* _WHAT THE EXERCISE ASKS_: With pictures left out, extract every line between the start of the records below and the line holding "s in Kuwait", inclusive.

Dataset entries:

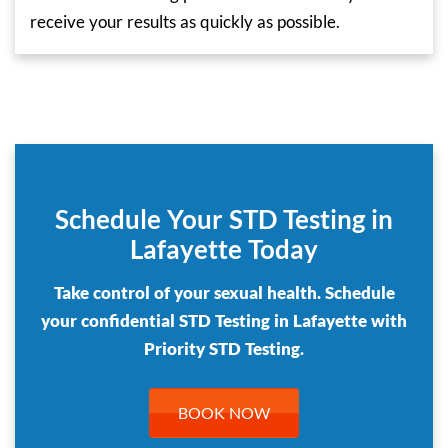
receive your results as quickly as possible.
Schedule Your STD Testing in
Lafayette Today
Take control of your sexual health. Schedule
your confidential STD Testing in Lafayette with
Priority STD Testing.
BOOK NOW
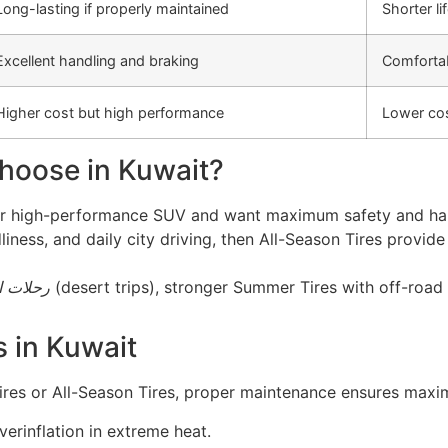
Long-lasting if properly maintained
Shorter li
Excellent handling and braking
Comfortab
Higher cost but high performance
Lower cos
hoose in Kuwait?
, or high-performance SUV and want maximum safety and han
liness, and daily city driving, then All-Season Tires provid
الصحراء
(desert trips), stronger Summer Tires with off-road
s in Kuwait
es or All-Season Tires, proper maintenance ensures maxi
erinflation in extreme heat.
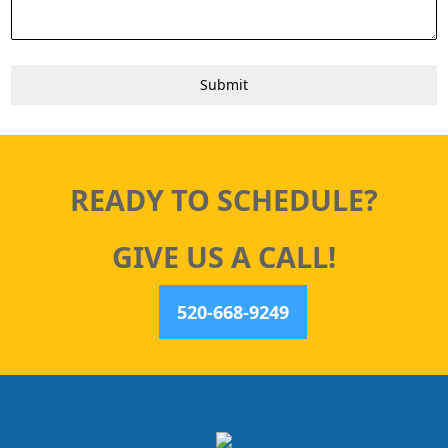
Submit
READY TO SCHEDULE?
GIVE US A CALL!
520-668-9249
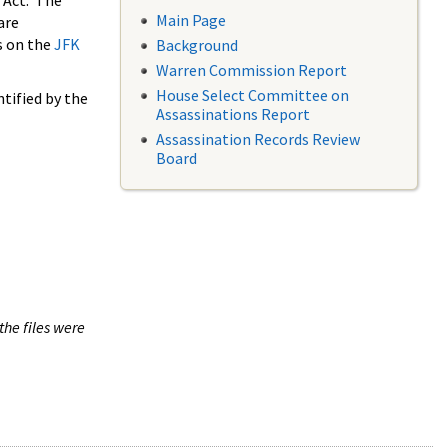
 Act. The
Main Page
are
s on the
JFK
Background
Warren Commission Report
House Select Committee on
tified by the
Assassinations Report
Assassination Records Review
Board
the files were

* _OUTPUT OF THE EXERCISE_:
receive your results as quickly as possible.
Schedule Your STD Testing in
Lafayette Today
Take control of your sexual health. Schedule
your confidential STD Testing in Lafayette with
Priority STD Testing.
BOOK NOW
Long-lasting if properly maintained
Shorter li
Excellent handling and braking
Comfortab
Higher cost but high performance
Lower cos
hoose in Kuwait?
, or high-performance SUV and want maximum safety and han
liness, and daily city driving, then All-Season Tires provid
الصحراء
(desert trips), stronger Summer Tires with off-road
s in Kuwait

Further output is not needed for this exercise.